## Exercise requirements
Reproduce every record verbatim but drop the pictures.
---+---
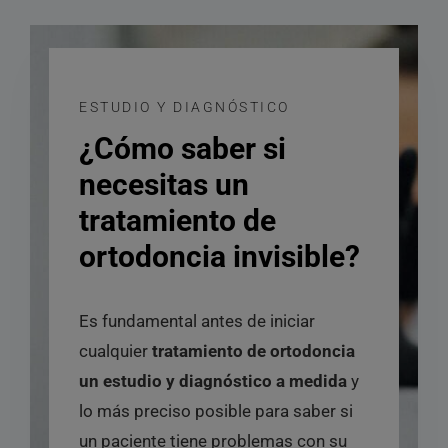
ESTUDIO Y DIAGNÓSTICO
¿Cómo saber si
necesitas un
tratamiento de
ortodoncia invisible?
Es fundamental antes de iniciar
cualquier
tratamiento de ortodoncia
un estudio y diagnóstico a medida
y
lo más preciso posible para saber si
un paciente tiene problemas con su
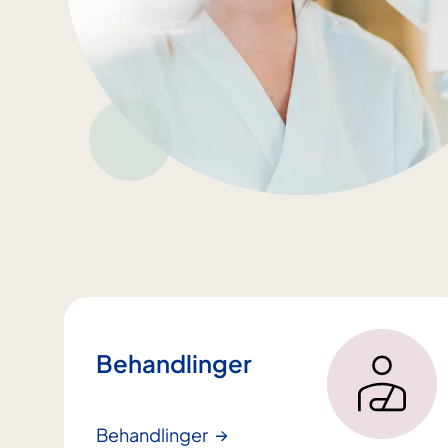
Behandlinger
Behandlinger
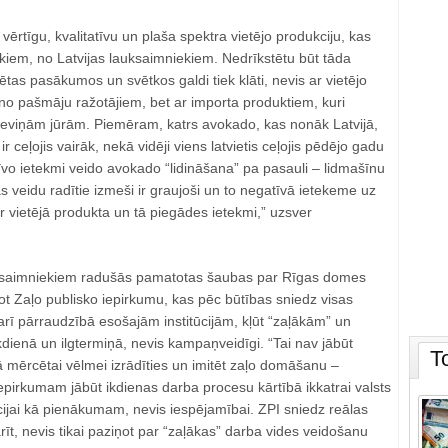
r vērtīgu, kvalitatīvu un plaša spektra vietējo produkciju, kas
iem, no Latvijas lauksaimniekiem. Nedrīkstētu būt tāda
sētas pasākumos un svētkos galdi tiek klāti, nevis ar vietējo
no pašmāju ražotājiem, bet ar importa produktiem, kuri
jdeviņām jūrām. Piemēram, katrs avokado, kas nonāk Latvijā,
ir ceļojis vairāk, nekā vidēji viens latvietis ceļojis pēdējo gadu
īvo ietekmi veido avokado “lidināšana” pa pasauli – lidmašīnu
s veidu radītie izmeši ir graujoši un to negatīvā ietekeme uz
ar vietējā produkta un tā piegādes ietekmi,” uzsver
saimniekiem radušās pamatotas šaubas par Rīgas domes
t Zaļo publisko iepirkumu, kas pēc būtības sniedz visas
arī pārraudzībā esošajām institūcijām, kļūt “zaļākām” un
dienā un ilgtermiņā, nevis kampaņveidīgi. “Tai nav jābūt
T
ā mērcētai vēlmei izrādīties un imitēt zaļo domāšanu –
pirkumam jābūt ikdienas darba procesu kārtībā ikkatrai valsts
cijai kā pienākumam, nevis iespējamībai. ZPI sniedz reālas
rīt, nevis tikai paziņot par “zaļākas” darba vides veidošanu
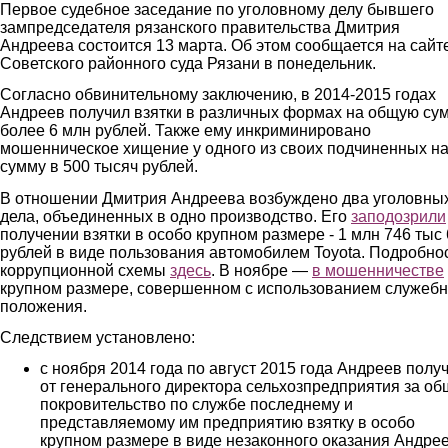
Первое судебное заседание по уголовному делу бывшего
зампредседателя рязанского правительства Дмитрия
Андреева состоится 13 марта. Об этом сообщается на сайт
Советского районного суда Рязани в понедельник.
Согласно обвинительному заключению, в 2014-2015 годах
Андреев получил взятки в различных формах на общую су
более 6 млн рублей. Также ему инкриминировано
мошенническое хищение у одного из своих подчиненных н
сумму в 500 тысяч рублей.
В отношении Дмитрия Андреева возбуждено два уголовны
дела, объединенных в одно производство. Его
заподозрили
получении взятки в особо крупном размере - 1 млн 746 тыс
рублей в виде пользования автомобилем Toyota. Подробно
коррупционной схемы
здесь
. В ноябре —
в
мошенничестве
крупном размере, совершенном с использованием служебн
положения.
Следствием установлено:
с ноября 2014 года по август 2015 года Андреев полу
от генерального директора сельхозпредприятия за о
покровительство по службе последнему и
представляемому им предприятию взятку в особо
крупном размере в виде незаконного оказания Андре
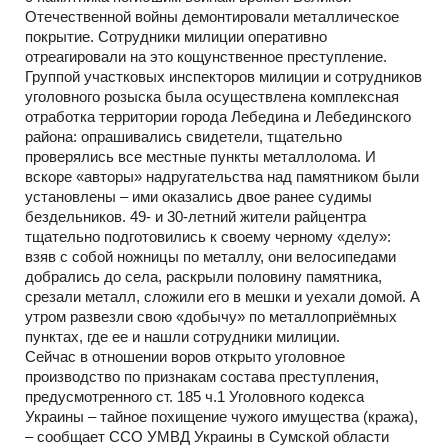
Отечественной войны демонтировали металлическое
покрытие. Сотрудники милиции оперативно
отреагировали на это кощунственное преступление.
Группой участковых инспекторов милиции и сотрудников
уголовного розыска была осуществлена комплексная
отработка территории города Лебедина и Лебединского
района: опрашивались свидетели, тщательно
проверялись все местные пункты металлолома. И
вскоре «авторы» надругательства над памятником были
установлены – ими оказались двое ранее судимы
бездельников. 49- и 30-летний жители райцентра
тщательно подготовились к своему черному «делу»:
взяв с собой ножницы по металлу, они велосипедами
добрались до села, раскрыли половину памятника,
срезали металл, сложили его в мешки и уехали домой. А
утром развезли свою «добычу» по металлоприёмных
пунктах, где ее и нашли сотрудники милиции.
Сейчас в отношении воров открыто уголовное
производство по признакам состава преступления,
предусмотренного ст. 185 ч.1 Уголовного кодекса
Украины – тайное похищение чужого имущества (кража),
– сообщает ССО УМВД Украины в Сумской области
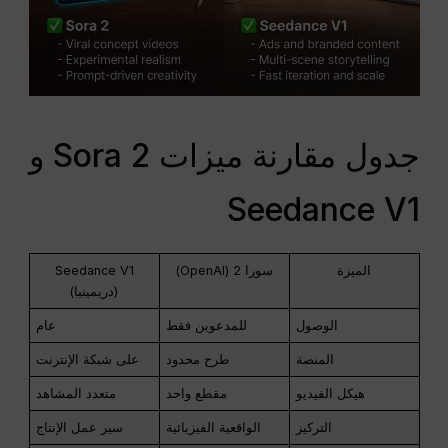
جدول مقارنة ميزات Sora 2 و
Seedance V1
الميزة
سورا 2 (OpenAI)
Seedance V1
(دريمينيا)
الوصول
للمدعوين فقط
عام
المنصة
طرح محدود
على شبكة الإنترنت
هيكل الفيديو
مقطع واحد
متعدد المشاهد
التركيز
الواقعية الفيزيائية
سير عمل الإنتاج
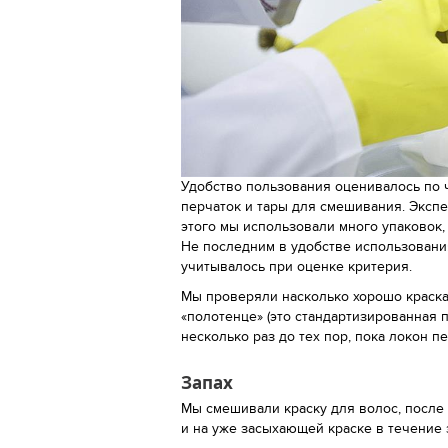
Удобство пользования оценивалось по 
перчаток и тары для смешивания. Эксп
этого мы использовали много упаковок,
Не последним в удобстве использовани
учитывалось при оценке критерия.
Мы проверяли насколько хорошо краска
«полотенце» (это стандартизированная 
несколько раз до тех пор, пока локон п
Запах
Мы смешивали краску для волос, после ч
и на уже засыхающей краске в течение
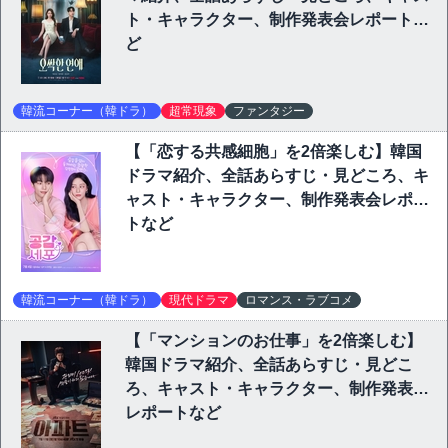
ト・キャラクター、制作発表会レポートな
ど
韓流コーナー（韓ドラ）
超常現象
ファンタジー
【「恋する共感細胞」を2倍楽しむ】韓国
ドラマ紹介、全話あらすじ・見どころ、キ
ャスト・キャラクター、制作発表会レポー
トなど
韓流コーナー（韓ドラ）
現代ドラマ
ロマンス・ラブコメ
【「マンションのお仕事」を2倍楽しむ】
韓国ドラマ紹介、全話あらすじ・見どこ
ろ、キャスト・キャラクター、制作発表会
レポートなど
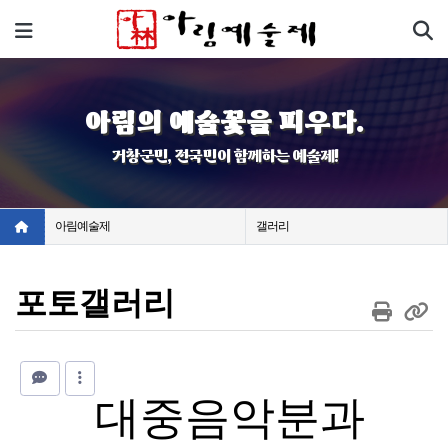
기
메뉴
아림의 예술꽃을 피우다.
거창군민, 전국민이 함께하는 예술제!
아림예술제
갤러리
포토갤러리
대중음악분과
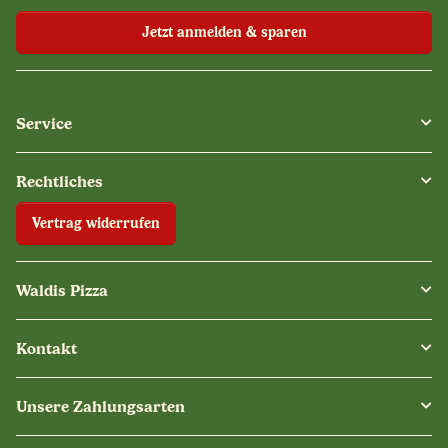
Jetzt anmelden & sparen
Service
Rechtliches
Vertrag widerrufen
Waldis Pizza
Kontakt
Unsere Zahlungsarten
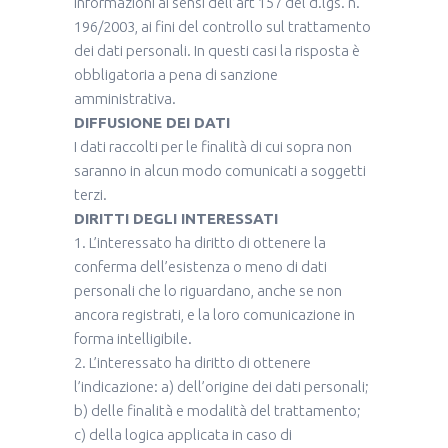
informazioni ai sensi dell’art 157 del d.lgs. n.
196/2003, ai fini del controllo sul trattamento
dei dati personali. In questi casi la risposta è
obbligatoria a pena di sanzione
amministrativa.
DIFFUSIONE DEI DATI
I dati raccolti per le finalità di cui sopra non
saranno in alcun modo comunicati a soggetti
terzi.
DIRITTI DEGLI INTERESSATI
1. L’interessato ha diritto di ottenere la
conferma dell’esistenza o meno di dati
personali che lo riguardano, anche se non
ancora registrati, e la loro comunicazione in
forma intelligibile.
2. L’interessato ha diritto di ottenere
l’indicazione: a) dell’origine dei dati personali;
b) delle finalità e modalità del trattamento;
c) della logica applicata in caso di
---+---
## Solved exercise
ESTUDIO Y DIAGNÓSTICO
¿Cómo saber si
necesitas un
tratamiento de
ortodoncia invisible?
Es fundamental antes de iniciar
cualquier
tratamiento de ortodoncia
un estudio y diagnóstico a medida
y
lo más preciso posible para saber si
un paciente tiene problemas con su
Behandlinger
Behandlinger
r vērtīgu, kvalitatīvu un plaša spektra vietējo produkciju, kas
iem, no Latvijas lauksaimniekiem. Nedrīkstētu būt tāda
sētas pasākumos un svētkos galdi tiek klāti, nevis ar vietējo
no pašmāju ražotājiem, bet ar importa produktiem, kuri
jdeviņām jūrām. Piemēram, katrs avokado, kas nonāk Latvijā,
ir ceļojis vairāk, nekā vidēji viens latvietis ceļojis pēdējo gadu
īvo ietekmi veido avokado “lidināšana” pa pasauli – lidmašīnu
s veidu radītie izmeši ir graujoši un to negatīvā ietekeme uz
ar vietējā produkta un tā piegādes ietekmi,” uzsver
saimniekiem radušās pamatotas šaubas par Rīgas domes
t Zaļo publisko iepirkumu, kas pēc būtības sniedz visas
arī pārraudzībā esošajām institūcijām, kļūt “zaļākām” un
dienā un ilgtermiņā, nevis kampaņveidīgi. “Tai nav jābūt
T
ā mērcētai vēlmei izrādīties un imitēt zaļo domāšanu –
pirkumam jābūt ikdienas darba procesu kārtībā ikkatrai valsts
cijai kā pienākumam, nevis iespējamībai. ZPI sniedz reālas
rīt, nevis tikai paziņot par “zaļākas” darba vides veidošanu
Первое судебное заседание по уголовному делу бывшего
зампредседателя рязанского правительства Дмитрия
Андреева состоится 13 марта. Об этом сообщается на сайт
Советского районного суда Рязани в понедельник.
Согласно обвинительному заключению, в 2014-2015 годах
Андреев получил взятки в различных формах на общую су
более 6 млн рублей. Также ему инкриминировано
мошенническое хищение у одного из своих подчиненных н
сумму в 500 тысяч рублей.
В отношении Дмитрия Андреева возбуждено два уголовны
дела, объединенных в одно производство. Его
заподозрили
получении взятки в особо крупном размере - 1 млн 746 тыс
рублей в виде пользования автомобилем Toyota. Подробно
коррупционной схемы
здесь
. В ноябре —
в
мошенничестве
крупном размере, совершенном с использованием служебн
положения.
Следствием установлено:
с ноября 2014 года по август 2015 года Андреев полу
от генерального директора сельхозпредприятия за о
покровительство по службе последнему и
представляемому им предприятию взятку в особо
крупном размере в виде незаконного оказания Андре
Отечественной войны демонтировали металлическое
покрытие. Сотрудники милиции оперативно
отреагировали на это кощунственное преступление.
Группой участковых инспекторов милиции и сотрудников
уголовного розыска была осуществлена комплексная
отработка территории города Лебедина и Лебединского
района: опрашивались свидетели, тщательно
проверялись все местные пункты металлолома. И
вскоре «авторы» надругательства над памятником были
установлены – ими оказались двое ранее судимы
бездельников. 49- и 30-летний жители райцентра
тщательно подготовились к своему черному «делу»:
взяв с собой ножницы по металлу, они велосипедами
добрались до села, раскрыли половину памятника,
срезали металл, сложили его в мешки и уехали домой. А
утром развезли свою «добычу» по металлоприёмных
пунктах, где ее и нашли сотрудники милиции.
Сейчас в отношении воров открыто уголовное
производство по признакам состава преступления,
предусмотренного ст. 185 ч.1 Уголовного кодекса
Украины – тайное похищение чужого имущества (кража),
– сообщает ССО УМВД Украины в Сумской области
جدول مقارنة ميزات Sora 2 و
Seedance V1
الميزة
سورا 2 (OpenAI)
Seedance V1
(دريمينيا)
الوصول
للمدعوين فقط
عام
المنصة
طرح محدود
على شبكة الإنترنت
هيكل الفيديو
مقطع واحد
متعدد المشاهد
التركيز
الواقعية الفيزيائية
سير عمل الإنتاج
Удобство пользования оценивалось по 
перчаток и тары для смешивания. Эксп
этого мы использовали много упаковок,
Не последним в удобстве использовани
учитывалось при оценке критерия.
Мы проверяли насколько хорошо краска
«полотенце» (это стандартизированная 
несколько раз до тех пор, пока локон п
Запах
Мы смешивали краску для волос, после ч
и на уже засыхающей краске в течение
ト・キャラクター、制作発表会レポートな
ど
韓流コーナー（韓ドラ）
超常現象
ファンタジー
【「恋する共感細胞」を2倍楽しむ】韓国
ドラマ紹介、全話あらすじ・見どころ、キ
ャスト・キャラクター、制作発表会レポー
トなど
韓流コーナー（韓ドラ）
現代ドラマ
ロマンス・ラブコメ
【「マンションのお仕事」を2倍楽しむ】
韓国ドラマ紹介、全話あらすじ・見どこ
ろ、キャスト・キャラクター、制作発表会
レポートなど
기
메뉴
아림의 예술꽃을 피우다.
거창군민, 전국민이 함께하는 예술제!
아림예술제
갤러리
포토갤러리
대중음악분과
Jetzt anmelden & sparen
Service
Rechtliches
Vertrag widerrufen
Waldis Pizza
Kontakt
Unsere Zahlungsarten
informazioni ai sensi dell’art 157 del d.lgs. n.
196/2003, ai fini del controllo sul trattamento
dei dati personali. In questi casi la risposta è
obbligatoria a pena di sanzione
amministrativa.
DIFFUSIONE DEI DATI
I dati raccolti per le finalità di cui sopra non
saranno in alcun modo comunicati a soggetti
terzi.
DIRITTI DEGLI INTERESSATI
1. L’interessato ha diritto di ottenere la
conferma dell’esistenza o meno di dati
personali che lo riguardano, anche se non
ancora registrati, e la loro comunicazione in
forma intelligibile.
2. L’interessato ha diritto di ottenere
l’indicazione: a) dell’origine dei dati personali;
b) delle finalità e modalità del trattamento;
c) della logica applicata in caso di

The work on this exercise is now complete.